▶ _Exercise instructions_
Copy out the entries that come next, exactly.

▶ _Source records_
>>>

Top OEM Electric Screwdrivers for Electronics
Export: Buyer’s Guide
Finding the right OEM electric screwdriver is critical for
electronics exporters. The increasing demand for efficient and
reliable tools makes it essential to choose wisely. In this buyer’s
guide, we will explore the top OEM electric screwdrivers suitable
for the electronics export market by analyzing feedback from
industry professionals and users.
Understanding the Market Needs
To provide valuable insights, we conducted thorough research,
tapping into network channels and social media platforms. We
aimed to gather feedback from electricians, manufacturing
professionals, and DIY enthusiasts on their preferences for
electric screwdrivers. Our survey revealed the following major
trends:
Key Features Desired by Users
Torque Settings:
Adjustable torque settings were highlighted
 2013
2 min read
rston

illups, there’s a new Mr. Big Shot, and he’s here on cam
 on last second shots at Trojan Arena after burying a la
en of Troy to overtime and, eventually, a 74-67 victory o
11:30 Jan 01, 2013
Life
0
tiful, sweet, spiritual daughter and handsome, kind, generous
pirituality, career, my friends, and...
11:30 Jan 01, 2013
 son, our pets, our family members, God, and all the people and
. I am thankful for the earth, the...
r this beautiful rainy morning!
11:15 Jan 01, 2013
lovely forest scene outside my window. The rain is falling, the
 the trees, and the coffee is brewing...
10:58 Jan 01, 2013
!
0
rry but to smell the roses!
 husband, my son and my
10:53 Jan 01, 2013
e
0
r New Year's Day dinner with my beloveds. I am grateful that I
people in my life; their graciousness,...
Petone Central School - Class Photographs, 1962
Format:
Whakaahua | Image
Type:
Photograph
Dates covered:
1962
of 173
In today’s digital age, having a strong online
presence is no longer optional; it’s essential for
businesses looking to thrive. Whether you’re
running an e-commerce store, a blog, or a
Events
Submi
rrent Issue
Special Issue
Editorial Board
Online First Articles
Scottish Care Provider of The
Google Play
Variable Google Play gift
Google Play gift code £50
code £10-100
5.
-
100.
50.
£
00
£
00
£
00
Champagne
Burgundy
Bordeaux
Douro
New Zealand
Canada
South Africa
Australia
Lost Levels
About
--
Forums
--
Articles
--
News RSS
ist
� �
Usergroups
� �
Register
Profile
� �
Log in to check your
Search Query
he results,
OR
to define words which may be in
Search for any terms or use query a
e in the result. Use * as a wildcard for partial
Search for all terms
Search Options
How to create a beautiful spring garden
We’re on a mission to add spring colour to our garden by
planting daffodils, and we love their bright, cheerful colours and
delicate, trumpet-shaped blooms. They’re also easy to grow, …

<<<

▶ _Reply to the task_
Top OEM Electric Screwdrivers for Electronics
Export: Buyer’s Guide
Finding the right OEM electric screwdriver is critical for
electronics exporters. The increasing demand for efficient and
reliable tools makes it essential to choose wisely. In this buyer’s
guide, we will explore the top OEM electric screwdrivers suitable
for the electronics export market by analyzing feedback from
industry professionals and users.
Understanding the Market Needs
To provide valuable insights, we conducted thorough research,
tapping into network channels and social media platforms. We
aimed to gather feedback from electricians, manufacturing
professionals, and DIY enthusiasts on their preferences for
electric screwdrivers. Our survey revealed the following major
trends:
Key Features Desired by Users
Torque Settings:
Adjustable torque settings were highlighted
 2013
2 min read
rston

illups, there’s a new Mr. Big Shot, and he’s here on cam
 on last second shots at Trojan Arena after burying a la
en of Troy to overtime and, eventually, a 74-67 victory o
11:30 Jan 01, 2013
Life
0
tiful, sweet, spiritual daughter and handsome, kind, generous
pirituality, career, my friends, and...
11:30 Jan 01, 2013
 son, our pets, our family members, God, and all the people and
. I am thankful for the earth, the...
r this beautiful rainy morning!
11:15 Jan 01, 2013
lovely forest scene outside my window. The rain is falling, the
 the trees, and the coffee is brewing...
10:58 Jan 01, 2013
!
0
rry but to smell the roses!
 husband, my son and my
10:53 Jan 01, 2013
e
0
r New Year's Day dinner with my beloveds. I am grateful that I
people in my life; their graciousness,...
Petone Central School - Class Photographs, 1962
Format:
Whakaahua | Image
Type:
Photograph
Dates covered:
1962
of 173
In today’s digital age, having a strong online
presence is no longer optional; it’s essential for
businesses looking to thrive. Whether you’re
running an e-commerce store, a blog, or a
Events
Submi
rrent Issue
Special Issue
Editorial Board
Online First Articles
Scottish Care Provider of The
Google Play
Variable Google Play gift
Google Play gift code £50
code £10-100
5.
-
100.
50.
£
00
£
00
£
00
Champagne
Burgundy
Bordeaux
Douro
New Zealand
Canada
South Africa
Australia
Lost Levels
About
--
Forums
--
Articles
--
News RSS
ist
� �
Usergroups
� �
Register
Profile
� �
Log in to check your
Search Query
he results,
OR
to define words which may be in
Search for any terms or use query a
e in the result. Use * as a wildcard for partial
Search for all terms
Search Options
How to create a beautiful spring garden
We’re on a mission to add spring colour to our garden by
planting daffodils, and we love their bright, cheerful colours and
delicate, trumpet-shaped blooms. They’re also easy to grow, …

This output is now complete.